What makes these spatial AM patterns interesting is the fact that that they contain behavioral information as demonstrated experimentally by conditioning. After an animal is trained to discriminate and respond to an odorant (Figure 9), a unique spatial AM pattern reappears in the EEG of the bulb whenever the animal inhales that odorant. If it inhales another odorant that it can discriminate, a different reproducible pattern emerges. The common oscillatory activity constitutes a "carrier" wave, and the information about an odorant is expressed by the spatial AM pattern of the carrier in the wave packet independently of its wave forms, frequencies, or latency patterns.
These findings suggest that olfactory coding resembles the frames in a movie film. The light is a fluctuating energy or carrier (wave form) that bursts on and off with each frame. The information in each frame (sniff) is given by the intensity of the light (amplitude of the wave) at each pixel (local neighborhood), and it is held for the duration of the frame. If the same scene is shown in sequential frames, the spatial pattern of the carrier amplitude is reproduced in each frame. If a new scene appears, a new spatial pattern is seen. This analogy may suggest the intermittent flow of perceptual information in the olfactory system by a process known as chaotic itinerancy (Tsuda, 1991).

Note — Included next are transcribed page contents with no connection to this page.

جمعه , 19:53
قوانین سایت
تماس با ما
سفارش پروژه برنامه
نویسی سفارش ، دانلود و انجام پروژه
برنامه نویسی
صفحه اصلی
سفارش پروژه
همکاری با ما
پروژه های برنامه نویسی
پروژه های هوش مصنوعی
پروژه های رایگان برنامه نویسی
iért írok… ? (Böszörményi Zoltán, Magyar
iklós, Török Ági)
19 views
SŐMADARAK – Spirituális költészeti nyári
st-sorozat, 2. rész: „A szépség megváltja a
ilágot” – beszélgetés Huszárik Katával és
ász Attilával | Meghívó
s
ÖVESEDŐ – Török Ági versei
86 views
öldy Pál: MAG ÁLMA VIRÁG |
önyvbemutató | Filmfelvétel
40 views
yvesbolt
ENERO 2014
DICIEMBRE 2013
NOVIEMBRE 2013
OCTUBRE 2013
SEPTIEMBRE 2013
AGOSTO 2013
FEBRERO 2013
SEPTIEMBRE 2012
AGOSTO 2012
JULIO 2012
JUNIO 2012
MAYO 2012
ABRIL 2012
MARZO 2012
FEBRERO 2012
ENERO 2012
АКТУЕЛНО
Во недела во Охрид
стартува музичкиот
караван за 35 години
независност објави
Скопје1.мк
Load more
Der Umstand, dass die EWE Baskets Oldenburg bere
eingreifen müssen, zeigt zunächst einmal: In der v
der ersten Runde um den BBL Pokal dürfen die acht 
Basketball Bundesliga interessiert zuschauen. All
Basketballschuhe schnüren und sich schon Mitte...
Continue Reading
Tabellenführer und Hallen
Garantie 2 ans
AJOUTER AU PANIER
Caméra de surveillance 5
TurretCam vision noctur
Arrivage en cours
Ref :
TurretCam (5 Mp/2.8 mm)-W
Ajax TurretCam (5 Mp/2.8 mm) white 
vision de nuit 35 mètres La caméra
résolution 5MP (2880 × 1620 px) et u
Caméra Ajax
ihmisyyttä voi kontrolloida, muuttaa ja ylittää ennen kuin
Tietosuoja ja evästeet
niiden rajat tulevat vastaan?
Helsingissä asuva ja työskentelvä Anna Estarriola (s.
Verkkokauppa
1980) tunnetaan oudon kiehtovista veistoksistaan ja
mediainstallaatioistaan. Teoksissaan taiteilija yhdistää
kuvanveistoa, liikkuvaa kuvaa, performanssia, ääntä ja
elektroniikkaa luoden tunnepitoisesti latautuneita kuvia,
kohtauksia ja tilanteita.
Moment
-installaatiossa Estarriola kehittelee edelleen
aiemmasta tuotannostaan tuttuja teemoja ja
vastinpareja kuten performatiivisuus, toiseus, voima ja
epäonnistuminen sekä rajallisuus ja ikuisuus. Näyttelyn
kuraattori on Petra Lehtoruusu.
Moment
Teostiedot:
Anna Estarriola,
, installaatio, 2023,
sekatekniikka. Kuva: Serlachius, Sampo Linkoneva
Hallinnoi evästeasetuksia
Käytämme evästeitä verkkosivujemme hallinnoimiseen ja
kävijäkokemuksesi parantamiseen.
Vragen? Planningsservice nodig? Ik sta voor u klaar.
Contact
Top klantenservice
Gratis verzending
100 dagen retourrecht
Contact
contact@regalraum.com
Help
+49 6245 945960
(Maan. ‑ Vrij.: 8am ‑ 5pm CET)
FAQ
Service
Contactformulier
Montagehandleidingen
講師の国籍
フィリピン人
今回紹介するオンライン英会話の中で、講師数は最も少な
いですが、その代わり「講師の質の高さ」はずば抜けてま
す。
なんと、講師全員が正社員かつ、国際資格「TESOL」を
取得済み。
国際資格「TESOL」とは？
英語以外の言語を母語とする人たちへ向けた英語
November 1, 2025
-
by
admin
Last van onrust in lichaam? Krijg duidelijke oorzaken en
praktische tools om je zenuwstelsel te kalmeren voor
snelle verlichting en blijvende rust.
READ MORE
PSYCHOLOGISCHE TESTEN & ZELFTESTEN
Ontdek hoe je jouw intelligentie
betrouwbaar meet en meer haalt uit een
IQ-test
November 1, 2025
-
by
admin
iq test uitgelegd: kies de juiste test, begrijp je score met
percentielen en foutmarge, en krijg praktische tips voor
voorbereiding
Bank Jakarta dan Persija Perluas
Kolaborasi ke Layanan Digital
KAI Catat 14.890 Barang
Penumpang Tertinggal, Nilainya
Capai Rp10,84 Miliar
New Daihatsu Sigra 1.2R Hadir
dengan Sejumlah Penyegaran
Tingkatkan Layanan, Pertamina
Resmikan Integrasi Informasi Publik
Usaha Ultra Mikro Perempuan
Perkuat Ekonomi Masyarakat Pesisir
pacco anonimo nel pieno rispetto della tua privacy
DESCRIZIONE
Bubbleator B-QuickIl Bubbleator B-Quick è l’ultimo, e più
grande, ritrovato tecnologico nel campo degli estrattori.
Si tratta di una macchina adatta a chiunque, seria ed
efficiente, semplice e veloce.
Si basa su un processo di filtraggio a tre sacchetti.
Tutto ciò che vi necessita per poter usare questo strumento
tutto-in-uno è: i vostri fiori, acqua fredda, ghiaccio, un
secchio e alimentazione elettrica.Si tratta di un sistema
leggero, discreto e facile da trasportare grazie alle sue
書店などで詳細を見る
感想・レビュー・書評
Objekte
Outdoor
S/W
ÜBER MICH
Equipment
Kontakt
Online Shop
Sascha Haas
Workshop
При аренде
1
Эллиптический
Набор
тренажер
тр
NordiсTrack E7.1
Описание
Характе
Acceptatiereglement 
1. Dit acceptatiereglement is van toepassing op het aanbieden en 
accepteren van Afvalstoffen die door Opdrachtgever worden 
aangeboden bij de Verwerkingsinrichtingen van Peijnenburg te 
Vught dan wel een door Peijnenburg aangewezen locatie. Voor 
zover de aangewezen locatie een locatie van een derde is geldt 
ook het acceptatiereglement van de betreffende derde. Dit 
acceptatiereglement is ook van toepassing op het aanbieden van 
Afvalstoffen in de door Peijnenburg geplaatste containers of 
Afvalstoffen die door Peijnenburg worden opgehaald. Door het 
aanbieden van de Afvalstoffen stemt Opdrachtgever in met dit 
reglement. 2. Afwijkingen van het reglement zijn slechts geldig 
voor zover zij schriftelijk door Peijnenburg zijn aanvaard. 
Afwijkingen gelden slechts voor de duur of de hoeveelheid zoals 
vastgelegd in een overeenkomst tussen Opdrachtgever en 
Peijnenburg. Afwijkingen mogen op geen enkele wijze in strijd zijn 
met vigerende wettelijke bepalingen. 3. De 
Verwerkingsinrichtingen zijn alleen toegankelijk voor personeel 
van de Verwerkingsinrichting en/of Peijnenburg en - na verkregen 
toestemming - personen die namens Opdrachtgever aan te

To recapitulate, microscopic coding is found in its clearest form in the peripheral nervous system and in the sensory and motor relays to and from the cerebral cortex. The information is carried in the pulse trains of a selected subset of neurons. Observers extract it statistical time series analysis of point processes using time ensemble averaging on the recorded data, because each pulse sharply defines the time and place of its piece of information in terms of the time interval from the last preceding pulse at that trigger zone. The pulse frequency gives the intensity of the stimulus, and the origin of the axon determines the quality of the stimulus. Stimulus parameters are modified by cellular mechanisms that control receptor sensitivity, but they are not changed by associative learning. Macroscopic coding is found most clearly in cerebral cortex, co-existing with the microscopic activity that is injected into the cortex by afferent axons. This information is spatially distributed over the entire population comprising an area of cortex, but it is parsed into time segments. Within those segments it is stationary in the form of an amplitude modulation of a common carrier. The patterns are self-organized, not topographically related to input, and strongly dependent on modifications by near and remote experience that has been incorporated into the cortex by learning.